Instructions for the task =>
For the entries presented below, indicate the number of lines that include the word "Wandern", adding nothing else.
BEGIN Exercise material
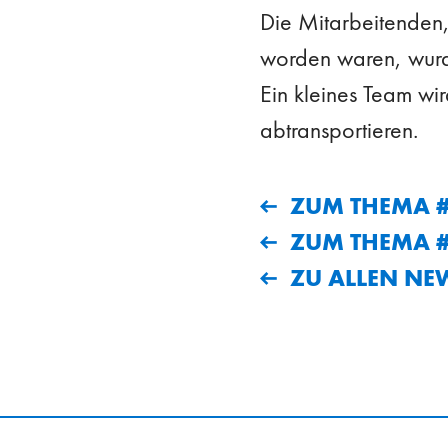
Die Mitarbeitenden,
worden waren, wurde
Ein kleines Team w
abtransportieren.
ZUM THEMA #
ZUM THEMA #
ZU ALLEN NE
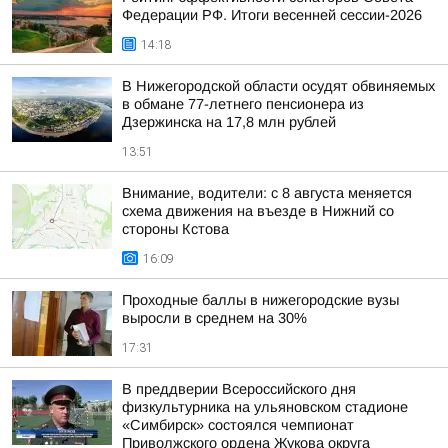
Федерации РФ. Итоги весенней сессии-2026
14:18
В Нижегородской области осудят обвиняемых
в обмане 77-летнего пенсионера из
Дзержинска на 17,8 млн рублей
13:51
Внимание, водители: с 8 августа меняется
схема движения на въезде в Нижний со
стороны Кстова
16:09
Проходные баллы в нижегородские вузы
выросли в среднем на 30%
17:31
В преддверии Всероссийского дня
физкультурника на ульяновском стадионе
«Симбирск» состоялся чемпионат
Приволжского ордена Жукова округа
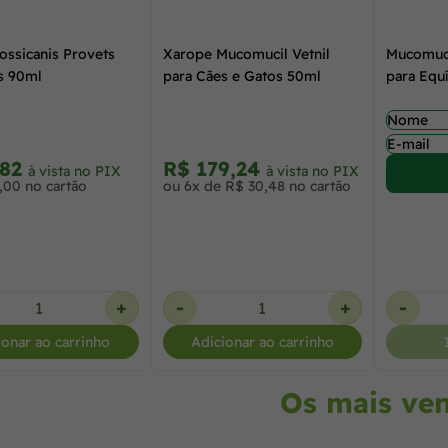
ossicanis Provets
Xarope Mucomucil Vetnil
Mucomuci
s 90ml
para Cães e Gatos 50ml
para Equ
,82
R$ 179,24
à vista no PIX
à vista no PIX
,00 no cartão
ou 6x de R$ 30,48 no cartão
+
-
+
-
ionar ao carrinho
Adicionar ao carrinho
Os mais ve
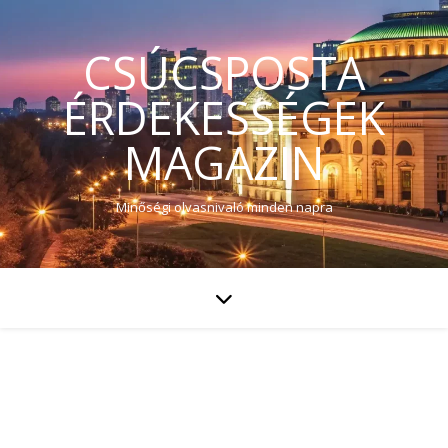
CSÚCSPOSTA
ÉRDEKESSÉGEK
MAGAZIN
Minőségi olvasnivaló minden napra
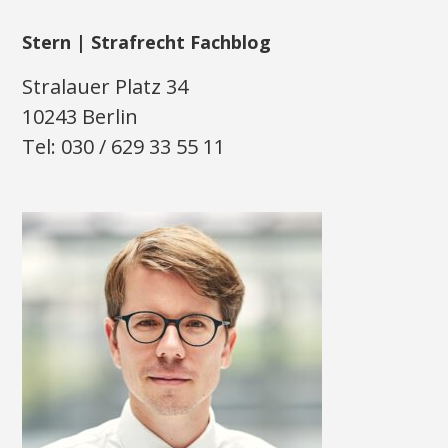
Stern | Strafrecht Fachblog
Stralauer Platz 34
10243 Berlin
Tel: 030 / 629 33 55 11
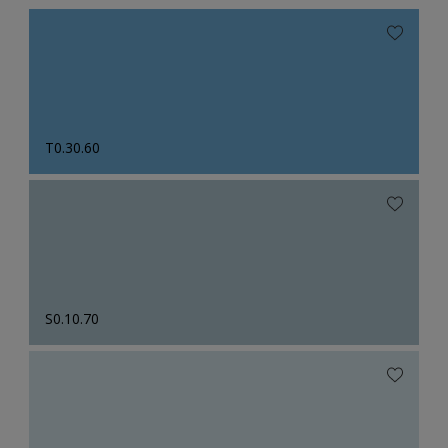
T0.30.60
S0.10.70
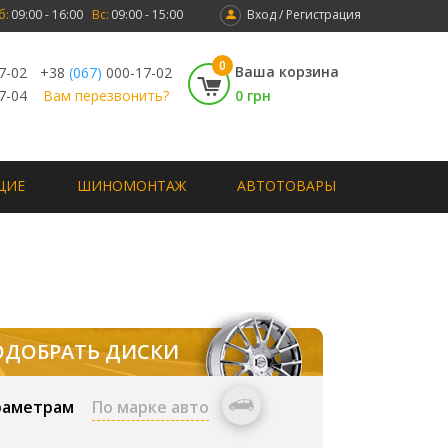
б:
09:00 - 16:00
Вс:
09:00 - 15:00
Вход / Регистрация
0
Ваша корзина
7-02
+38
(067)
000-17-02
7-04
Вам перезвонить?
0 грн
ЩИЕ
ШИНОМОНТАЖ
АВТОТОВАРЫ
ОДОБРАТЬ ДИСКИ
раметрам
По марке авто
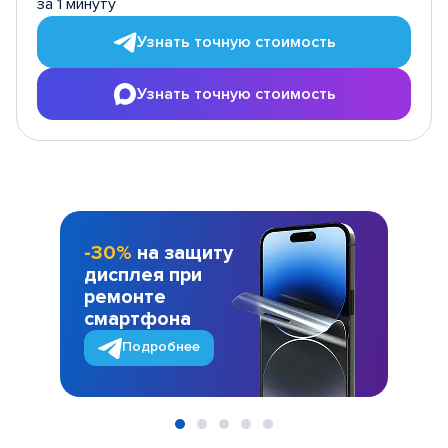
за 1 минуту
Узнать точную стоимость
Узнать точную стоимость
-30%
на защиту
дисплея при
ремонте
смартфона
Подробнее
Item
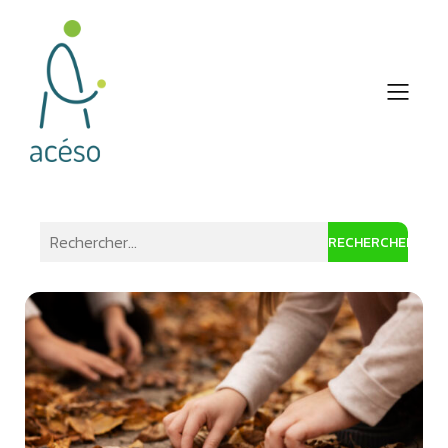
RECHERCHER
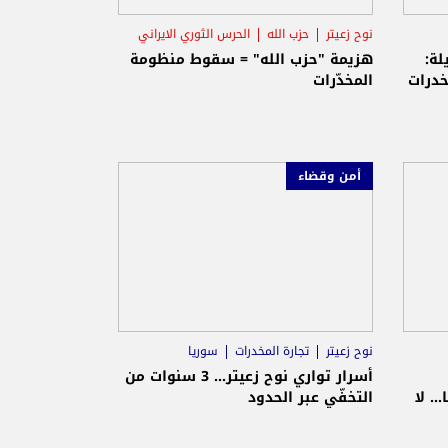
نوح زعيتر
حزب الله
الحرس الثوري الايراني
لة:
هزيمة "حزب الله" = سقوط منظومة
خدرات
المخدّرات
أمن وقضاء
نوح زعيتر
تجارة المخدرات
سوريا
أسرار تواري نوح زعيتر... 3 سنوات من
. لا
التخفّي عبر الحدود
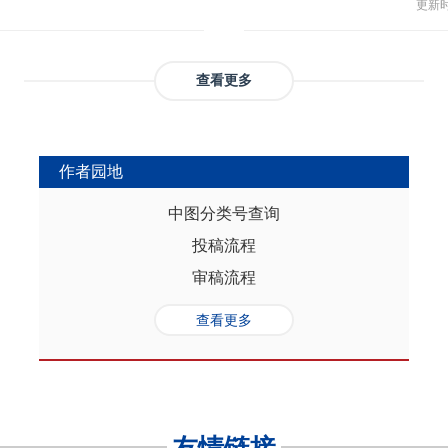
与多
部协调，为推动实现人口与经济高质
更新时间
返贫和城乡融合发展。这样的路径策
制，
（C
础是“人口”，关键是“综合”，核心在
供了系统性创新蓝本和行动方案，有
态、
育投
性的特征。从内在逻辑看，人口的总量规
效能和可持续性，亦能在省域开放治
提供
务风
是人口综合红利的重要组成部分，尽
协调发展。
查看更多
高会
实阻碍，但应立足于人口与经济的双
债样
转变机遇，充分发挥人口因素在助推
调节
的积极作用。在中国式现代化进程
弱，
充分挖掘和利用现有人口条件，也要
作者园地
赖。
育人口结构优化红利、人口素质提升
的家
制度的调整完善为路径，引导人口发
中图分类号查询
以及
的理念需求，积极回应人口发展的趋
投稿流程
讨论
过进一步完善生育养老政策、推进教
务压
口与经济高质量发展支撑中国式现代
审稿流程
致教
负债
查看更多
家庭
累能
参考
证检
决策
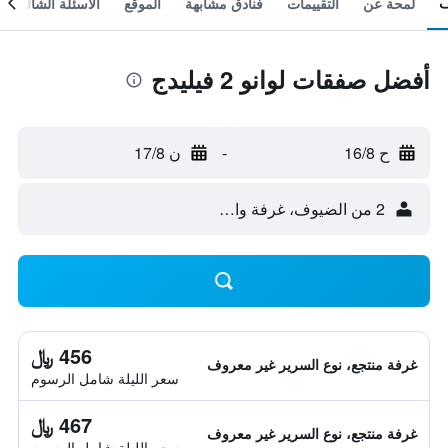
لمحة عن
التقييمات
فنادق مشابهة
الموقع
الأسئلة الشائعة
أفضل صفقات لوانو 2 فيليدج
ح 16/8
-
ن 17/8
2 من الضيوف، غرفة واحدة
456 ﷼
غرفة منتجع، نوع السرير غير معروف
سعر الليلة شامل الرسوم
467 ﷼
غرفة منتجع، نوع السرير غير معروف
سعر الليلة شامل الرسوم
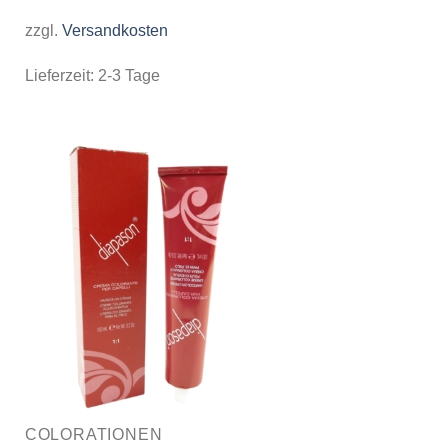
zzgl.
Versandkosten
Lieferzeit:
2-3 Tage
COLORATIONEN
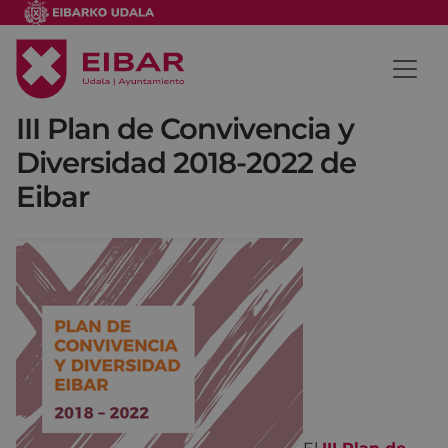
III Plan de Convivencia y
Diversidad 2018-2022 de
Eibar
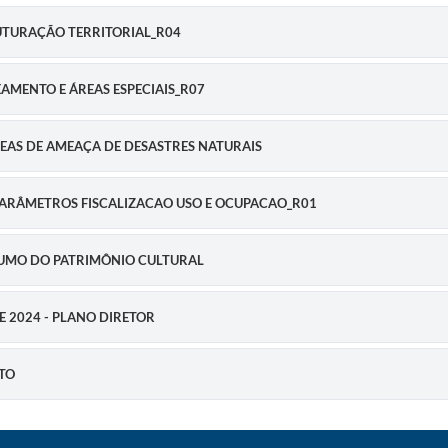
STRUTURAÇÃO TERRITORIAL_R04
ONEAMENTO E ÁREAS ESPECIAIS_R07
 ÁREAS DE AMEAÇA DE DESASTRES NATURAIS
DE PARÂMETROS FISCALIZACAO USO E OCUPACAO_R01
RESUMO DO PATRIMÔNIO CULTURAL
DE 2024 - PLANO DIRETOR
ETO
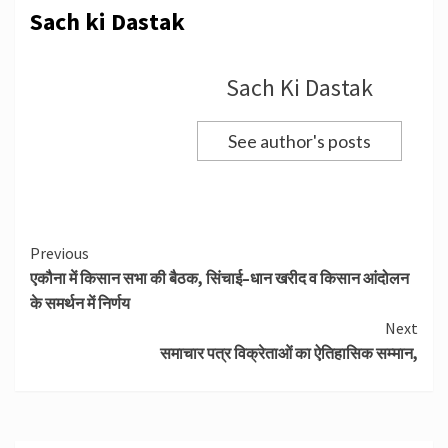
Sach ki Dastak
Sach Ki Dastak
See author's posts
Continue
Previous
एकौना में किसान सभा की बैठक, सिंचाई–धान खरीद व किसान आंदोलन
Reading
के समर्थन में निर्णय
Next
समाचार पत्र विक्रेताओं का ऐतिहासिक सम्मान,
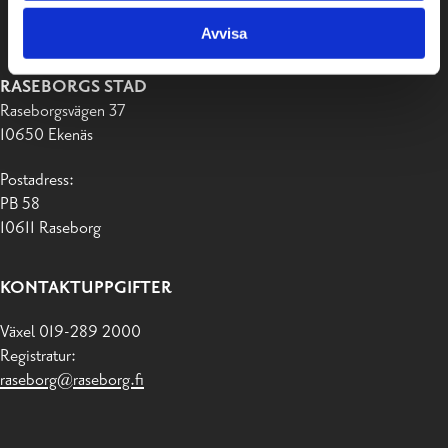
Avvisa
RASEBORGS STAD
Raseborgsvägen 37
10650 Ekenäs
Postadress:
PB 58
10611 Raseborg
KONTAKTUPPGIFTER
Växel 019-289 2000
Registratur:
raseborg@raseborg.fi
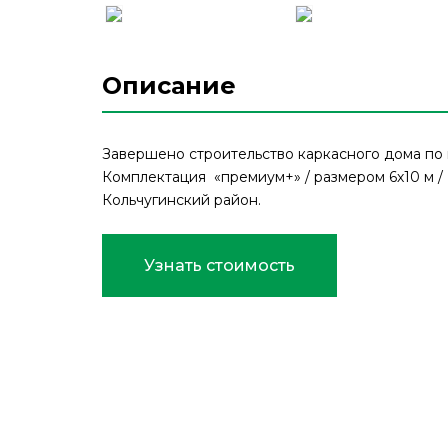
Описание
Завершено строительство каркасного дома по 
Комплектация
«премиум+» /
размером 6х10 м /
Кольчугинский район.
Узнать стоимость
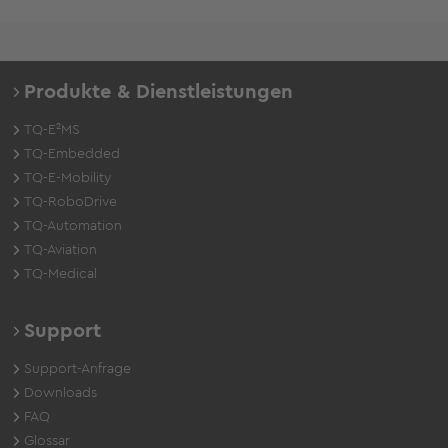
Produkte & Dienstleistungen
TQ-E²MS
TQ-Embedded
TQ-E-Mobility
TQ-RoboDrive
TQ-Automation
TQ-Aviation
TQ-Medical
Support
Support-Anfrage
Downloads
FAQ
Glossar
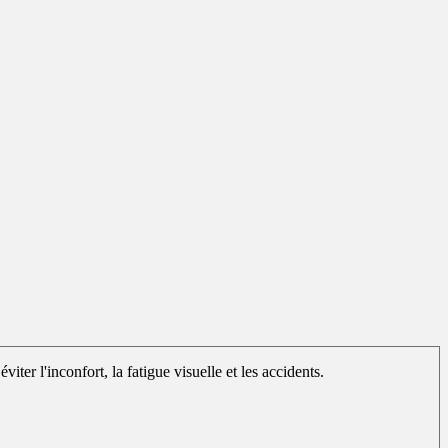
iter l'inconfort, la fatigue visuelle et les accidents.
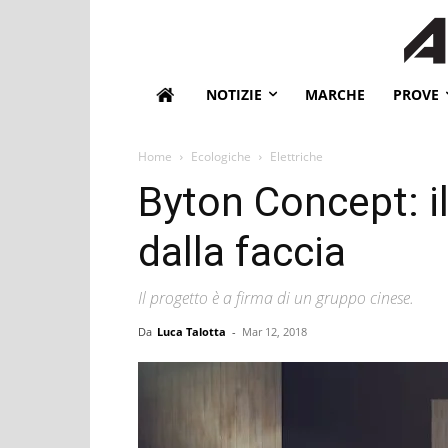
NOTIZIE
MARCHE
PROVE
Home
Ecologiche
Elettriche
Byton Concept: il
dalla faccia
Il progetto è a firma di un gruppo cinese.
Da
Luca Talotta
-
Mar 12, 2018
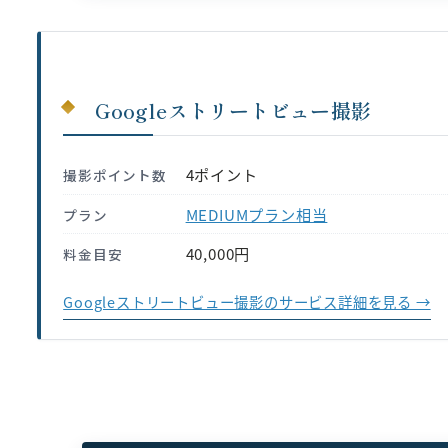
Googleストリートビュー撮影
4ポイント
撮影ポイント数
MEDIUMプラン相当
プラン
40,000円
料金目安
Googleストリートビュー撮影のサービス詳細を見る →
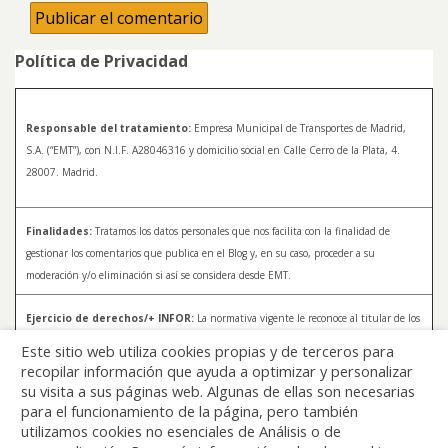
Política de Privacidad
Responsable del tratamiento:
Empresa Municipal de Transportes de Madrid,
S.A. (“EMT”), con N.I.F. A28046316 y domicilio social en Calle Cerro de la Plata, 4.
28007. Madrid.
Finalidades:
Tratamos los datos personales que nos facilita con la finalidad de
gestionar los comentarios que publica en el Blog y, en su caso, proceder a su
moderación y/o eliminación si así se considera desde EMT.
Ejercicio de derechos/+ INFOR:
La normativa vigente le reconoce al titular de los
datos distintos derechos, entre los que se encuentran, el derecho a acceder, a
Este sitio web utiliza cookies propias y de terceros para
rectificar y a solicitar la supresión de sus datos. Para más información sobre el
recopilar información que ayuda a optimizar y personalizar
tratamiento de sus datos y la forma en que puede ejercer sus derechos, consulte la
su visita a sus páginas web. Algunas de ellas son necesarias
Política de Privacidad de Blog EMT, disponible en:
blog.emtmadrid.es/politica-de-
para el funcionamiento de la página, pero también
privacidad
utilizamos cookies no esenciales de Análisis o de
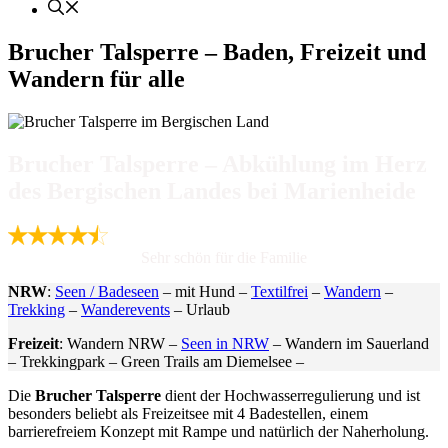
Brucher Talsperre – Baden, Freizeit und
Wandern für alle
Brucher Talsperre – Abkühlung im Herz
des Bergischen Landes bei Marienheide
Sehr schön für die Familie
NRW
:
Seen / Badeseen
– mit Hund –
Textilfrei
–
Wandern
–
Trekking
–
Wanderevents
– Urlaub
Freizeit
: Wandern NRW –
Seen in NRW
– Wandern im Sauerland
– Trekkingpark – Green Trails am Diemelsee –
Die
Brucher Talsperre
dient der Hochwasserregulierung und ist
besonders beliebt als Freizeitsee mit 4 Badestellen, einem
barrierefreiem Konzept mit Rampe und natürlich der Naherholung.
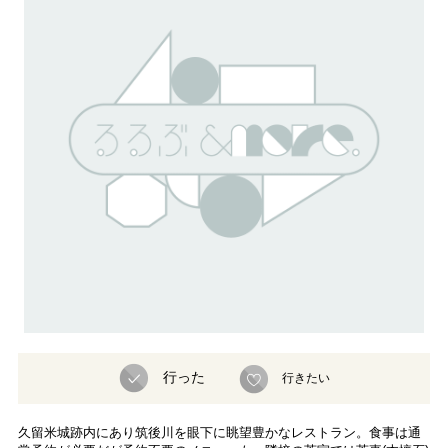
行った
行きたい
久留米城跡内にあり筑後川を眼下に眺望豊かなレストラン。食事は通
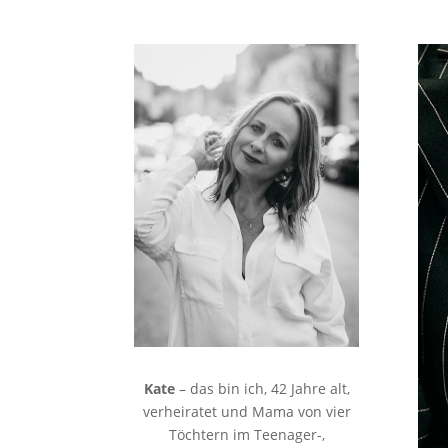
Kate
– das bin ich, 42 Jahre alt,
verheiratet und Mama von vier
Töchtern im Teenager-,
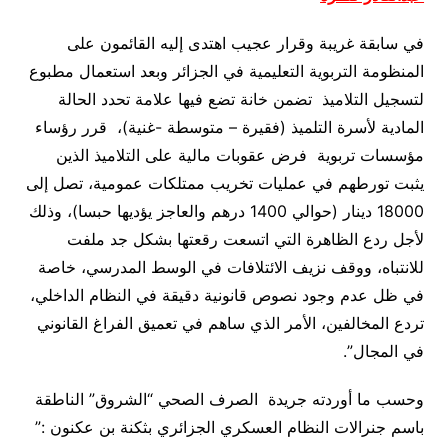
في سابقة غريبة وقرار عجيب اهتدى إليه القائمون على
المنظومة التربوية التعليمية في الجزائر وبعد استعمال مطبوع
لتسجيل التلاميذ
تضمن خانة تضع فيها علامة تحدد الحالة
المادية لأسرة التلميذ (فقيرة – متوسطة -غنية)، قرر رؤساء
مؤسسات تربوية فرض عقوبات مالية على التلاميذ الذين
يثبت تورطهم في عمليات تخريب ممتلكات عمومية، تصل إلى
18000 دينار (حوالي 1400 درهم والعاجز يؤديها حبسا)، وذلك
لأجل ردع الظاهرة التي اتسعت رقعتها بشكل جد ملفت
للانتباه، ووقف نزيف الائتلافات في الوسط المدرسي، خاصة
في ظل عدم وجود نصوص قانونية دقيقة في النظام الداخلي،
تردع المخالفين، الأمر الذي ساهم في تعميق الفراغ القانوني
في المجال”
.
وحسب ما أوردته جريدة الصرف الصحي “الشروق” الناطقة
باسم جنرالات النظام العسكري الجزائري بثكنة بن عكنون :”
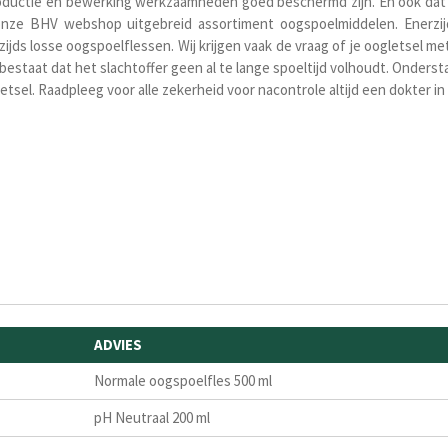
productie en bewerking werkzaamheden goed beschermd zijn. En ook dat b
 onze BHV webshop uitgebreid assortiment oogspoelmiddelen. Enerzi
jds losse oogspoelflessen. Wij krijgen vaak de vraag of je oogletsel m
 bestaat dat het slachtoffer geen al te lange spoeltijd volhoudt. Onders
etsel
. Raadpleeg voor alle zekerheid voor nacontrole altijd een dokter in
ADVIES
Normale oogspoelfles 500 ml
pH Neutraal 200 ml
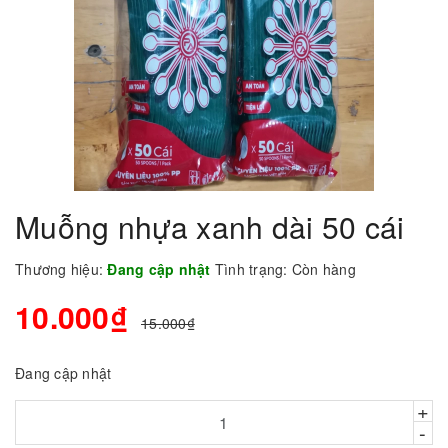
Muỗng nhựa xanh dài 50 cái
Thương hiệu:
Đang cập nhật
Tình trạng:
Còn hàng
10.000₫
15.000₫
Đang cập nhật
+
-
END Exercise material
Result of the exercise =>
4